New TCW Gargoyle Fund Aims To Outperform BXM Buy-Write Strategy

By DailyAlts Staff For investors looking for long-term results superior to the S&P 500 but with reduced risk, TCW and the Gargoyle Group may have a new solution: The TCW/Gargoyle Dynamic 500 Fund (MUTF: TFDIX ), which launched on December 1. The is the second alternative mutual fund to be launched by the two groups in combination with each other (the first was a reorganization of an existing fund ). The new fund seeks to outperform U.S. equities with less risk by selling covered calls against a long position in the S&P 500, with a target net-long market exposure of 50%. The strategy is similar to the well-known BXM Index Buy-Write strategy, but with a “crucial difference” that, according to Gargoyle, can give investors a significant edge. Dynamic Exposure Management The big difference?

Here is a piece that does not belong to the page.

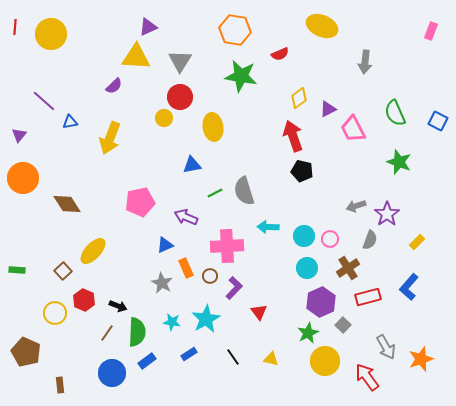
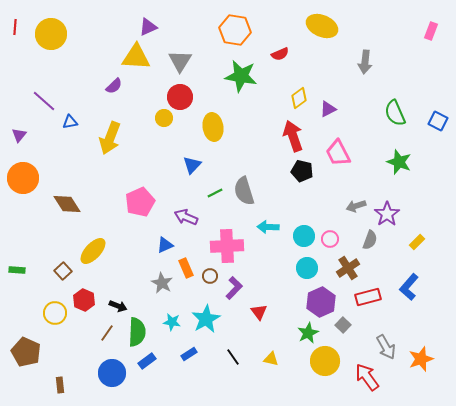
pink trapezoid at (353, 129): moved 15 px left, 24 px down
blue triangle at (192, 165): rotated 36 degrees counterclockwise
pink pentagon at (140, 202): rotated 12 degrees counterclockwise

Unlike the BXM Index, which has a static options position that is re-written each month, Gargoyle dynamically adjusts its options hedge to maintain consistent market exposure between 35% and 65% net long. These adjustments can result in greater downside protection and increased upside participation relative to static buy-write strategies, according to Gargoyle. According to Gargoyle’s website , the investment strategy (not the fund) significantly outperformed the BXM Index since being calculated as the D500 Client Portfolio in August 2012. Through February 2015, the ending period shown on the website, the portfolio returned 29.54% through February 2015, compared to BXM’s 20.33%. The D500’s standard deviation of 4.61% was lower than BXM’s 5.66%, resulting in a Sharpe ratio advantage of 2.19 to 1.29, and a Sortino Ratio edge of 5.26 to 2.72. Fund Details The fund is officially advised by TCW Investment Management, and sub-advised by Gargoyle. Joshua B. Parker and Alan L. Salzbank, both Managing Members at Gargoyle, are the fund’s portfolio managers. Shares of the new fund are available in I (TFDIX) and N (MUTF: TFDNX ) classes, with respective initial minimum investments of $100,000 and $5,000. The investment management fee for both share classes is 0.80%, while the net-expense ratios run 1.00% and 1.25%, respectively, after fee waivers. Past performance does not necessarily predict future results.